What is the average height and weight of the top 50 highest ranked players?
# Show mean height and weight.
summarise(filter(player,player_api_id%in%(top50$player_api_id)),mean(height),mean(weight))
## mean(height) mean(weight)
## 1 182.4228 175.02
What is the preferred foot ratio?
# Show number of left and right footed players.
count(top50,preferred_foot)
## # A tibble: 2 x 2
## preferred_foot n
## <chr> <int>
## 1 left 10
## 2 right 40
Everything looks reasonable so far, but to further evaluate the quality of the data lets test the idea that similar players play at similar positions by grouping these players into four clusters (representing the four main positions in the game: goalkeeper, defender, midfielder, and striker).
# K-means object.
clusters <- kmeans(top50[,10:42],centers=4,iter.max=20,nstart=100)
# Returns the names of the players of the nth cluster.
clusterNames <- function(n) {
clust <- as.data.frame(split(top50,clusters$cluster)[n])
names(clust) <- names(top50)
sapply(c(1:nrow(clust)), function(i) getName(clust[i,]))
}
# Matrix of names of players per cluster.
playersPerCluster <- sapply(c(1:length(clusters$size)),clusterNames)
# Show names of players per cluster.
sapply(c(1:length(clusters$size)), function(i) (playersPerCluster[i]))
## [[1]]
## [1] "Gianluigi Buffon" "Gregory Coupet" "Iker Casillas" "Manuel Neuer"

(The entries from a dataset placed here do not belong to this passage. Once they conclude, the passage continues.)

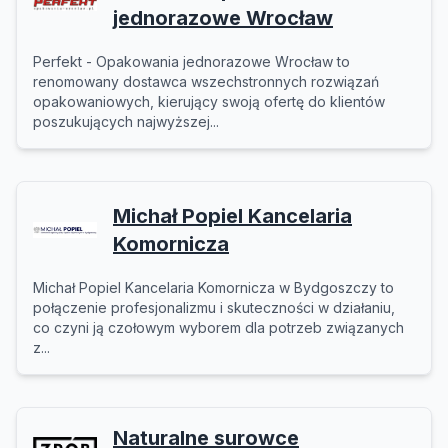
jednorazowe Wrocław
Perfekt - Opakowania jednorazowe Wrocław to
renomowany dostawca wszechstronnych rozwiązań
opakowaniowych, kierujący swoją ofertę do klientów
poszukujących najwyższej...
Michał Popiel Kancelaria
Komornicza
Michał Popiel Kancelaria Komornicza w Bydgoszczy to
połączenie profesjonalizmu i skuteczności w działaniu,
co czyni ją czołowym wyborem dla potrzeb związanych
z...
Naturalne surowce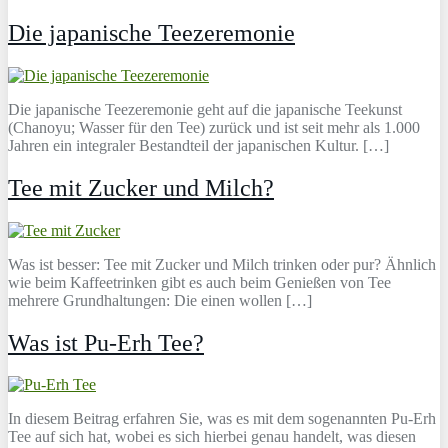
Die japanische Teezeremonie
Die japanische Teezeremonie geht auf die japanische Teekunst
(Chanoyu; Wasser für den Tee) zurück und ist seit mehr als 1.000
Jahren ein integraler Bestandteil der japanischen Kultur. […]
Tee mit Zucker und Milch?
Was ist besser: Tee mit Zucker und Milch trinken oder pur? Ähnlich
wie beim Kaffeetrinken gibt es auch beim Genießen von Tee
mehrere Grundhaltungen: Die einen wollen […]
Was ist Pu-Erh Tee?
In diesem Beitrag erfahren Sie, was es mit dem sogenannten Pu-Erh
Tee auf sich hat, wobei es sich hierbei genau handelt, was diesen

## [5] "Julio Cesar" "Petr Cech" "Dida"
##
## [[2]]
## [1] "Wayne Rooney" "Xavi Hernandez" "Andres Iniesta"
## [4] "Ronaldinho" "Thierry Henry" "Francesco Totti"
## [7] "Frank Lampard" "Kaka" "Ze Roberto"
## [10] "Cesc Fabregas" "David Villa" "Samuel Eto'o"
## [13] "Steven Gerrard" "Andrea Pirlo" "Bastian Schweinsteiger"
## [16] "Diego" "Joaquin"
##
## [[3]]
## [1] "Alessandro Nesta" "John Terry" "Carles Puyol" "Cris"
## [5] "Lucio" "Nemanja Vidic" "Gerard Pique" "Jamie Carragher"
##
## [[4]]
## [1] "Lionel Messi" "Cristiano Ronaldo" "Arjen Robben"
## [4] "David Trezeguet" "Franck Ribery" "Luis Suarez"
## [7] "Neymar" "Radamel Falcao" "Zlatan Ibrahimovic"
## [10] "Adriano" "Eden Hazard" "Luca Toni"
## [13] "Robin van Persie" "Carlos Tevez" "David Silva"
## [16] "Didier Drogba" "Fernando Torres" "Hernan Crespo"
We can see that two of these clusters are composed exclusively by goalkeepers and defenders, while the other two also seem to distinguish between midfielders and strikers.